In today’s digital age, one employee error can open the floodgates for bad actors to exploit vulnerabilities and impact an organization’s cybersecurity and core operations. Conducting a quick internet search to find an outside vendor or simply leaving the job up to the internal information technology (IT) department is not enough to cover all the bases in the increasingly complex world of security.

Widespread data reveals that employees are the leading cause of cyberattacks, with human error causing 9 out of 10 breaches and the average cost of those breaches doubling yearly from 2020 to date. The real blame, though, actually falls on current cybersecurity awareness programs. These programs are often not conducted at the right pace or by well-informed instructors. It is imperative that organizations generate buy-in from executives for strong cybersecurity awareness and training programs that reach all employees.

Some cybersecurity awareness programs are difficult to sit through and rarely reflect the nuances of the responsibilities of each employee. If done properly, a security awareness program that instills a level of personal ownership and responsibility can make the employee the most important part of cybersecurity.

The following are four tips to ensure that a cybersecurity awareness program is both engaging and effective.

In-house or third-party training

Before creating a program, consider whether the security team will have the resources to derive the same valuable threat intelligence as a potential vendor.

There are a handful of questions organizations should ask before making this decision: 

  • How big is the security team? 
  • Does it have adequate time, capability and budget? 
  • Should consultation with a security advisor be considered? 

If the team is well-resourced enough to leverage their experience to develop and deploy a strong program, then in-house training may be a viable option — but with that decision comes a host of additional considerations to maximize efficacy.

If it is more reasonable to rely on a vendor, find a provider equipped to respond to the specific needs of the organization’s attack surface, as this can be highly variable from industry to industry and from company to company.

Then, on a more tactical note, consider if this contract will be a one-off engagement or run for an extended period, and if the vendor is needed to supply a complete program or if a limited contract might suffice.

Personalize the security awareness program

Employees are more likely to absorb a lesson if it directly relates to their daily work. Organizations must ensure that, to whatever extent possible, they make their program relevant and ensure that the information is personalized and timely to what may be seen or experienced by employees at work. If using a vendor, evaluate whether that vendor can provide real-life examples and threat intelligence to add color to the training so employees can relate to it and understand its value.

Remember that easy learning is easy forgetting. Employees should be exposed to a considerable range of potential threats in their training so they can be better prepared to handle a variety of highly complex attack vectors in real life.

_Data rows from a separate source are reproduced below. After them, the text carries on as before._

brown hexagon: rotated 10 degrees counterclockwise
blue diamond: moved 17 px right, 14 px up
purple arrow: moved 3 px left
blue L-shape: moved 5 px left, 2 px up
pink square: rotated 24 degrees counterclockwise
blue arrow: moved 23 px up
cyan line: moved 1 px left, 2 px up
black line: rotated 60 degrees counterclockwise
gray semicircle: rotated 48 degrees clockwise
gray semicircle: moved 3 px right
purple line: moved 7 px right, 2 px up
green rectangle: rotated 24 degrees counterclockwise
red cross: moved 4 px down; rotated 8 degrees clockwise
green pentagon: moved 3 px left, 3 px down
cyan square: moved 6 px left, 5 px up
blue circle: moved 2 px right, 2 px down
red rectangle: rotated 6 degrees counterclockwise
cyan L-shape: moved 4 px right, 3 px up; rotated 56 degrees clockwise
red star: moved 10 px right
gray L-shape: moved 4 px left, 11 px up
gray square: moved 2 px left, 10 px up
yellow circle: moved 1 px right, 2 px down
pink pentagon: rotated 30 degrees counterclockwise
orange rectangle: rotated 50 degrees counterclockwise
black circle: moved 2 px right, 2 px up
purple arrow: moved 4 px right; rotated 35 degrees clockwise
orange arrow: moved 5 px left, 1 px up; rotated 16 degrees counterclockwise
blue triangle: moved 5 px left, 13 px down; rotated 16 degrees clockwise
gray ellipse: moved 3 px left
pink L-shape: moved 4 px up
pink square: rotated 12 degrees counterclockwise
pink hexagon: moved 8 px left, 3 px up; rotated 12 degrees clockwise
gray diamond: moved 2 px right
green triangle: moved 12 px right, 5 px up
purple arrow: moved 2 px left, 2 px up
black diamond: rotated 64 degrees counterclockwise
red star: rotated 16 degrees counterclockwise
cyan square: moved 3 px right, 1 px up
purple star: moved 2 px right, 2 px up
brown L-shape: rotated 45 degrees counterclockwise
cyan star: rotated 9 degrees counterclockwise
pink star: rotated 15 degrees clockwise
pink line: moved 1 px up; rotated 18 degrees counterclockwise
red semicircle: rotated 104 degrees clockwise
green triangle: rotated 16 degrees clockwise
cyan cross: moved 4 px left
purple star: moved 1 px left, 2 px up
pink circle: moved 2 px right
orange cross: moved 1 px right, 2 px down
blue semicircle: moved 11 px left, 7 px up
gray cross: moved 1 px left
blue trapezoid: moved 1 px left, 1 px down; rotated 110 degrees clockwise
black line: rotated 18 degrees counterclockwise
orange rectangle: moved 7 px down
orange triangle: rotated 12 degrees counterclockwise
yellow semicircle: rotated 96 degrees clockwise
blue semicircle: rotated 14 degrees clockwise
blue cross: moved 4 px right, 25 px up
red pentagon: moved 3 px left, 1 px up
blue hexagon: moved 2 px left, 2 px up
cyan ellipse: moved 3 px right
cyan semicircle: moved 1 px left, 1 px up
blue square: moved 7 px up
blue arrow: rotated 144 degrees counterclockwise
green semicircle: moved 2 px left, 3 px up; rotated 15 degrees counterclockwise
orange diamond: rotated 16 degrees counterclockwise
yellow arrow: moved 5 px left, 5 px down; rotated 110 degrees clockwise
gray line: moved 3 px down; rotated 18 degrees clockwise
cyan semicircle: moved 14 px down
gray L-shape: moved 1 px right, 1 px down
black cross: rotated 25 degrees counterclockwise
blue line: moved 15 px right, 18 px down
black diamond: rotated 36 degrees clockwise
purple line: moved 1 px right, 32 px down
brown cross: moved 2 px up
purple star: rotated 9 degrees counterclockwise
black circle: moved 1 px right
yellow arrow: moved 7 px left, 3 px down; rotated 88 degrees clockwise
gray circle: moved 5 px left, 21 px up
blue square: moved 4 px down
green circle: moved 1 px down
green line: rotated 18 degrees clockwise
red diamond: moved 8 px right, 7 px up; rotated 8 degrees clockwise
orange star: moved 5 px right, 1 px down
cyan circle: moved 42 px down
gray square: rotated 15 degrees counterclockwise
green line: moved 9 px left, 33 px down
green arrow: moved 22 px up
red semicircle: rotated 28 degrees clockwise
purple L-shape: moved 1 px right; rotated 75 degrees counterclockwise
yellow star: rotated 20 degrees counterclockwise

Organizations should also practice retrieval of this learning — this threat exposure should not just be a part of onboarding, but rather a continuous effort of regular refresher trainings.

Ensure leadership support 

Employees model the behaviors practiced by their leaders. If executives do not consider security a business priority, they can be assured that their employees will not either.

Leadership can see to it that their program is especially worthwhile and effective by exposing new hires to an organization’s training program within a month (at most) of that person joining the team. If leadership wants an effective program, they need to ‘walk the talk’ and, if possible, reinforce cybersecurity messaging like any other relevant topic in their meetings. Annual general security refreshers, quarterly phishing campaigns and regular automated threat testing will send the message that leaders are invested in their team’s security awareness.

Staggering training and reviews is paramount to avoiding the cognitive overload of employees — modules should last about 10-15 minutes and be interactive. Taking special care in setting the timeline of a cybersecurity awareness program will maximize efficiency while avoiding employee mental strain. In addition, messaging should take diversity and inclusion into account where possible.

Use a reward system to incentivize employees

Organizations should lead with positive reinforcement to incentivize the program by including honorable mentions, naming security champions of the month, or designating more physical rewards like merchandise. Management should also develop metrics to measure the success of the program for visibility and accountability purposes.

Organizations that can find the right balance of monitoring, threat detection and user awareness will see the most success protecting their people and systems against the ever-evolving world of cyber threats.